The invisible wifi ballet: how packets become music on air, powered by invention, engineering, and collaboration.
The first Wi-Fi standard wasn’t designed for humans at all—it was engineered to avoid costly cable runs in offices.
Wi‑Fi hides data in plain sight using frequency hopping, a trick once used by WWII radio operators long before 802.11.
IEEE 802.11 radios radiate more power when nearby devices are quiet, as if they’re flirting with blockers to boost range.

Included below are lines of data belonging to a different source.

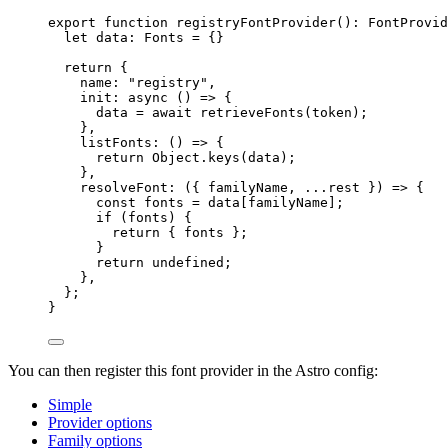
export
function
registryFontProvider
()
:
FontProvid
let 
data
:
Fonts
 = {}
return
 {
name: 
"
registry
"
,
init
: 
async
()
=>
 {
data 
=
await
retrieveFonts
(token);
}
,
listFonts
: 
()
=>
 {
return
 Object
.
keys
(data);
}
,
resolveFont
: 
(
{ 
familyName
,
...
rest
 }
)
=>
 {
const 
fonts
 = 
data[familyName];
if
 (fonts) {
return
 { fonts };
}
return
undefined
;
}
,
};
}
You can then register this font provider in the Astro config:
Simple
Provider options
Family options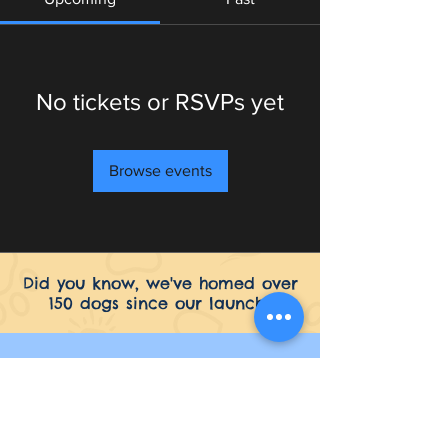
No tickets or RSVPs yet
Browse events
Did you know, we've homed over
150 dogs since our launch?
Seaside Greyhounds
Common Farm Skegness Road
Hogsthorpe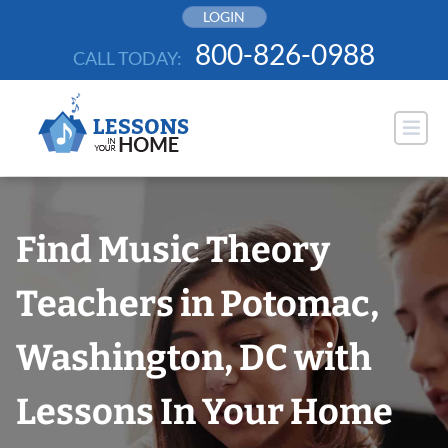
Skip
LOGIN
to
800-826-0988
CALL TODAY:
content
Find Music Theory
Teachers in Potomac,
Washington, DC with
Lessons In Your Home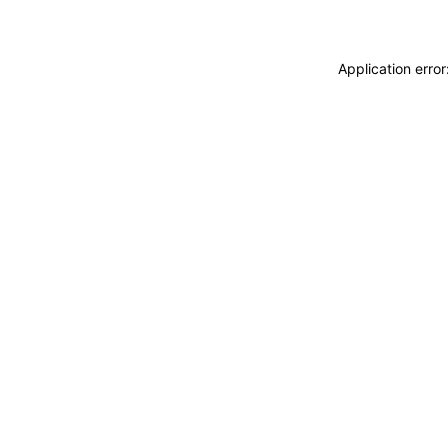
Application erro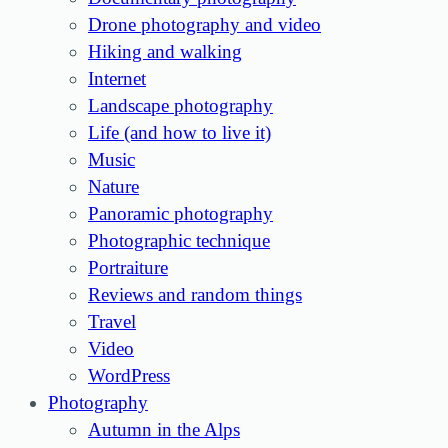
Drone photography and video
Hiking and walking
Internet
Landscape photography
Life (and how to live it)
Music
Nature
Panoramic photography
Photographic technique
Portraiture
Reviews and random things
Travel
Video
WordPress
Photography
Autumn in the Alps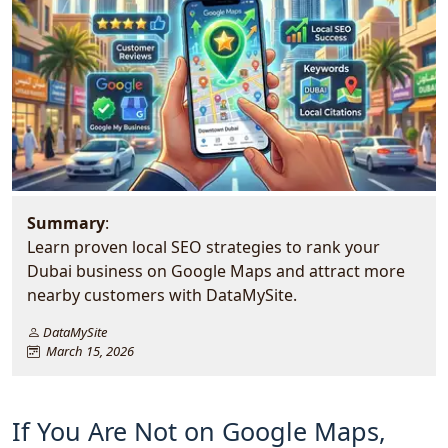
Summary
:
Learn proven local SEO strategies to rank your
Dubai business on Google Maps and attract more
nearby customers with DataMySite.
DataMySite
March 15, 2026
If You Are Not on Google Maps,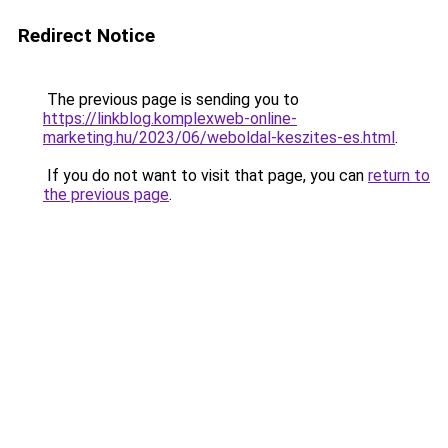
Redirect Notice
The previous page is sending you to
https://linkblog.komplexweb-online-
marketing.hu/2023/06/weboldal-keszites-es.html
.
If you do not want to visit that page, you can
return to
the previous page
.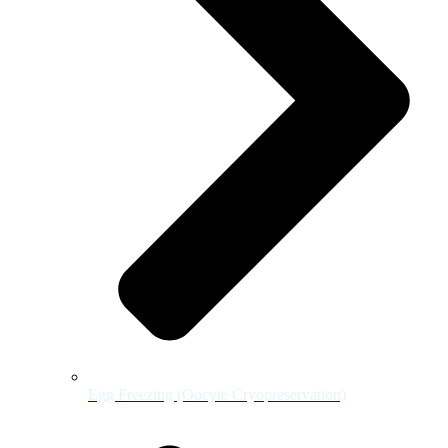
Egg Freezing (Oocyte Cryopreservation)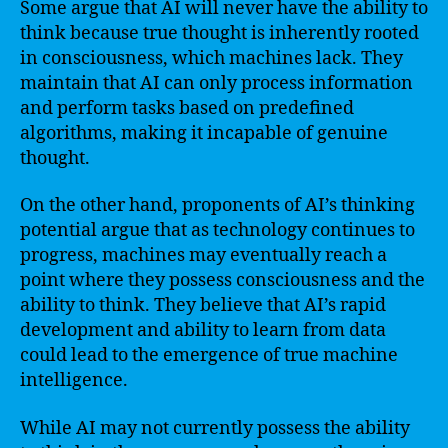
Some argue that AI will never have the ability to
think because true thought is inherently rooted
in consciousness, which machines lack. They
maintain that AI can only process information
and perform tasks based on predefined
algorithms, making it incapable of genuine
thought.
On the other hand, proponents of AI’s thinking
potential argue that as technology continues to
progress, machines may eventually reach a
point where they possess consciousness and the
ability to think. They believe that AI’s rapid
development and ability to learn from data
could lead to the emergence of true machine
intelligence.
While AI may not currently possess the ability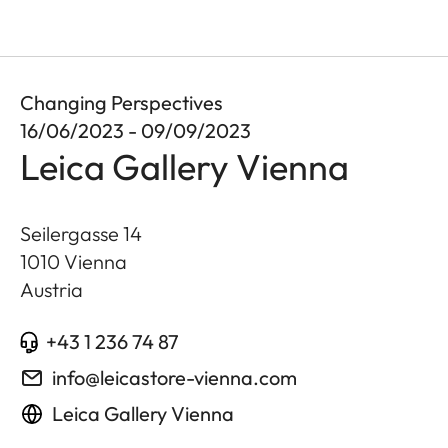
Changing Perspectives
16/06/2023 - 09/09/2023
Leica Gallery Vienna
Seilergasse 14
1010
Vienna
Austria
+43 1 236 74 87
info@leicastore-vienna.com
Leica Gallery Vienna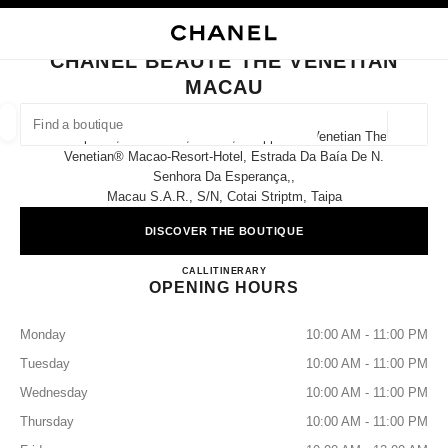
NABLE HIGH CONTRAST
CLOSE BOUTIQUE CARD CHANEL BEAUTÉ THE VENETIAN MACAU
main navigation
Search
main navigation
CHANEL BEAUTÉ THE VENETIAN
MACAU
FIND A BOUTIQUE
Geoloca
Shop 006, Great Hall ,level 3, Shoppes At Venetian The
suggestions are displayed below this search bar
0 Suggestions available
Venetian® Macao-Resort-Hotel, Estrada Da Baía De N.
Senhora Da Esperança,,
Macau S.a.r., S/n, Cotai Striptm, Taipa
FASHION
EYEWEAR
WATCHES & FINE JEWELLERY
filters result by:
filters
DISCOVER THE BOUTIQUE
CHANEL BEAUTÉ THE VE
CALL
68258580
ITINERARY
OPENING HOURS
Monday
10:00 AM - 11:00 PM
Tuesday
10:00 AM - 11:00 PM
Wednesday
10:00 AM - 11:00 PM
Thursday
10:00 AM - 11:00 PM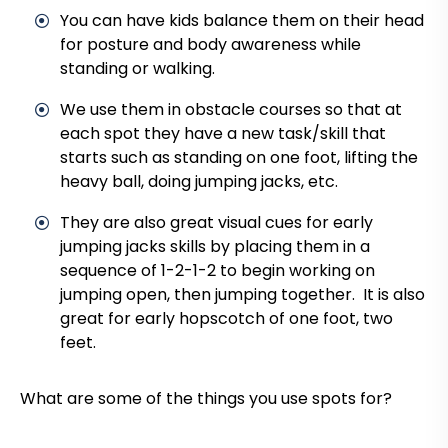
You can have kids balance them on their head
for posture and body awareness while
standing or walking.
We use them in obstacle courses so that at
each spot they have a new task/skill that
starts such as standing on one foot, lifting the
heavy ball, doing jumping jacks, etc.
They are also great visual cues for early
jumping jacks skills by placing them in a
sequence of 1-2-1-2 to begin working on
jumping open, then jumping together. It is also
great for early hopscotch of one foot, two
feet.
What are some of the things you use spots for?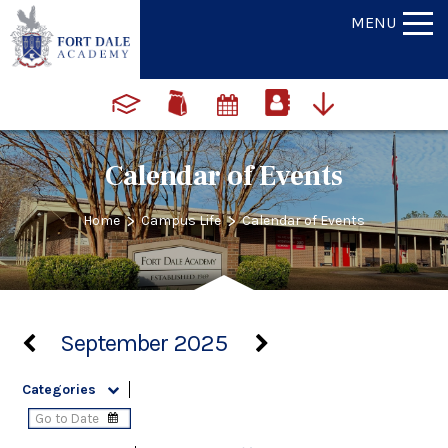
MENU
Calendar of Events
>
>
Home
Campus Life
Calendar of Events
September 2025
Categories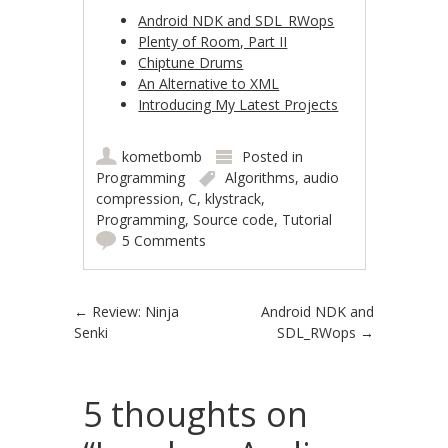
Android NDK and SDL_RWops
Plenty of Room, Part II
Chiptune Drums
An Alternative to XML
Introducing My Latest Projects
kometbomb
Posted in
Programming
Algorithms
,
audio
compression
,
C
,
klystrack
,
Programming
,
Source code
,
Tutorial
5 Comments
Post navigation
←
Review: Ninja
Android NDK and
Senki
SDL_RWops
→
5 thoughts on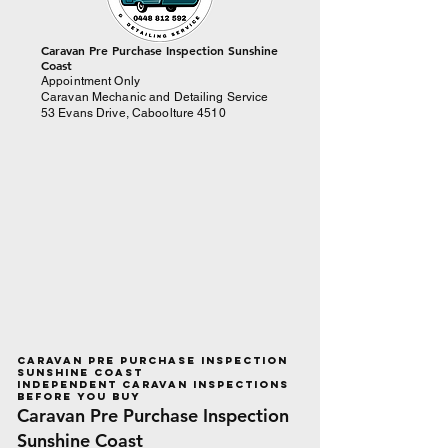
​Caravan Pre Purchase Inspection Sunshine
Coast
Appointment Only
Caravan Mechanic and Detailing Service
53 Evans Drive, Caboolture 4510
Caravan Pre Purchase Inspection
Sunshine Coast
Independent Caravan Inspections
Before You Buy
Caravan Pre Purchase Inspection
Sunshine Coast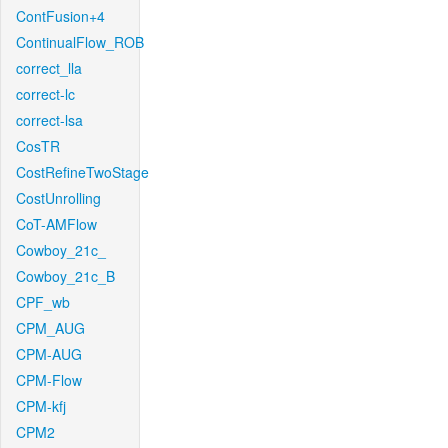
ContFusion+4
ContinualFlow_ROB
correct_lla
correct-lc
correct-lsa
CosTR
CostRefineTwoStage
CostUnrolling
CoT-AMFlow
Cowboy_21c_
Cowboy_21c_B
CPF_wb
CPM_AUG
CPM-AUG
CPM-Flow
CPM-kfj
CPM2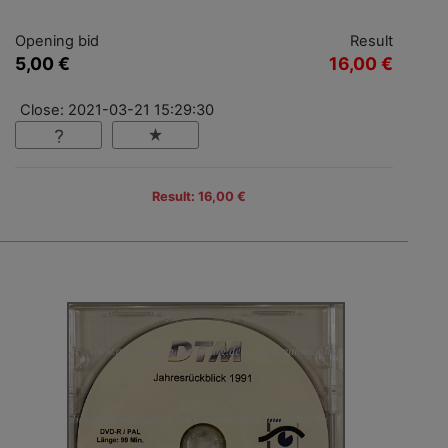
Opening bid
Result
5,00 €
16,00 €
Close: 2021-03-21 15:29:30
Result: 16,00 €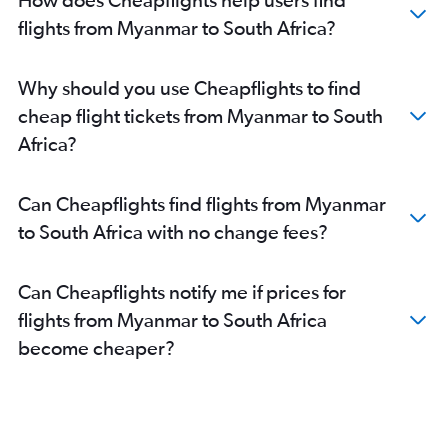
Hyderabad to OR Tambo flights
flights from Myanmar to South Africa?
Lahore to OR Tambo flights
Karachi to OR Tambo flights
Why should you use Cheapflights to find
cheap flight tickets from Myanmar to South
Africa?
Can Cheapflights find flights from Myanmar
to South Africa with no change fees?
Can Cheapflights notify me if prices for
flights from Myanmar to South Africa
become cheaper?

The inventor often credited for Wi‑Fi, Hedy Lamarr, co-created afrequency-hopping technology that inspired Bluetooth and Wi‑Fi—but she didn’t invent modern Wi‑Fi alone.

The invisible wifi ballet: how packets become music on air, powered by invention, engineering, and collaboration.
The first Wi-Fi standard wasn’t designed for humans at all—it was engineered to avoid costly cable runs in offices.
Wi‑Fi hides data in plain sight using frequency hopping, a trick once used by WWII radio operators long before 802.11.
IEEE 802.11 radios radiate more power when nearby devices are quiet, as if they’re flirting with blockers to boost range.
The inventor often credited for Wi‑Fi, Hedy Lamarr, co-created afrequency-hopping technology that inspired Bluetooth and Wi‑Fi—but she didn’t invent modern Wi‑Fi alone.